If you use micro switch for the limits, you could have the stepper motor going at full speed and coming to a dead stop which could make the drive belt slip or other horrible noises.
You would need a soft stop as the limit switch was reached. If you are into programming ARDUINOs or other micro controllers, this can be good fun and would also allow you to "back out" from a micro switch stop that had been triggered. Also, if you used a micro controller, you could display distance travelled, feed speed and anything else you wanted to display.
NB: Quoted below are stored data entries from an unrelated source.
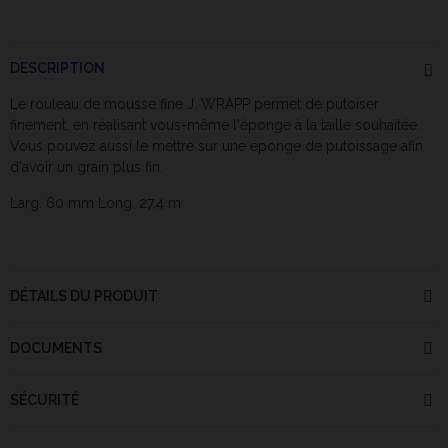
DESCRIPTION
Le rouleau de mousse fine J. WRAPP permet de putoiser
finement, en réalisant vous-même l'éponge à la taille souhaitée.
Vous pouvez aussi le mettre sur une éponge de putoissage afin
d'avoir un grain plus fin.
Larg. 60 mm Long. 27,4 m
DÉTAILS DU PRODUIT
DOCUMENTS
SÉCURITÉ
The accuracy of that would not be the same as a linear DRO, but fun all the same.
Making progress – I now have all below parts in my house and I am about to try and wire this all up.
So HELP – I am a numpty regarding electrics and attempts in the past led to a burning smell or a loud bang.
I want to avoid that this time so would some of you kind experts look at my proposed wiring diagram and tell if it is SAFE and won't burn or go bang please.
The very first thing to check before applying power is that the 110/240V switch is set to 240V if that is what you are running on. Otherwise everything looks good to go. You may get away with not connecting the enable wire.
I'm not sure why the dir, pul and ena positive sides are connected to the ground of the controller, I'd have thought it should be the negative sides? Presumably the PSU is a switched mode type that doesn't actually have the voltage switch that Martin mentioned, it just has a wides supply voltage range.
Slightly odd that the DC supply goes to the AC input on the stepper driver. Is that correct by the manual? It doesn't show a polarity so I guess the driver must have its own amps to isolate the input.
Slightly odd that the DC supply goes to the AC input on the stepper driver. Is that correct by the manual? It doesn't show a polarity so I guess the driver must have its own amps to isolate the input.
That particular driver can be fed AC or DC. If DC, minus is the end terminal, as shown in Alan's diagram. Unless I'm being stupid the rest of Alan's diagram is correct too.
The way the enables are connected depends on which way round the controller logic is set. (ON/OFF can be either 1,0 or 0,1) Not a problem if it's wired wrong, the motor just won't obey orders. Fixed by grounding the other way round, + rather than -.
The only diagram I could find for this controller did not show what the outputs are doing and did not show a recommended connection to a driver. I thought it may be a recommendation from the controller paperwork. The worst that can happen is nothing. The connections for the driver module show either the +ve terminals commoned together and connected to Vcc or the -ve terminals commoned together and connected to the ground terminal. In the absence of proof one way or the other try the wiring as shown. If it doesn't work then look at the driver module diagrams and try them instead.
Thank you Martin and John which prompted me to look again at my wiring diagram and noted a mistake, so I consulted the Driver manual and noted the AC input is 20 ~ 70 v AC and not DC as I had thought – phew!
Update diagram is below. I added a step down transformer (240vac to 24vac) for the driver power. I also checked the ground and have it correct – as shown in the circuit diagram from the manual.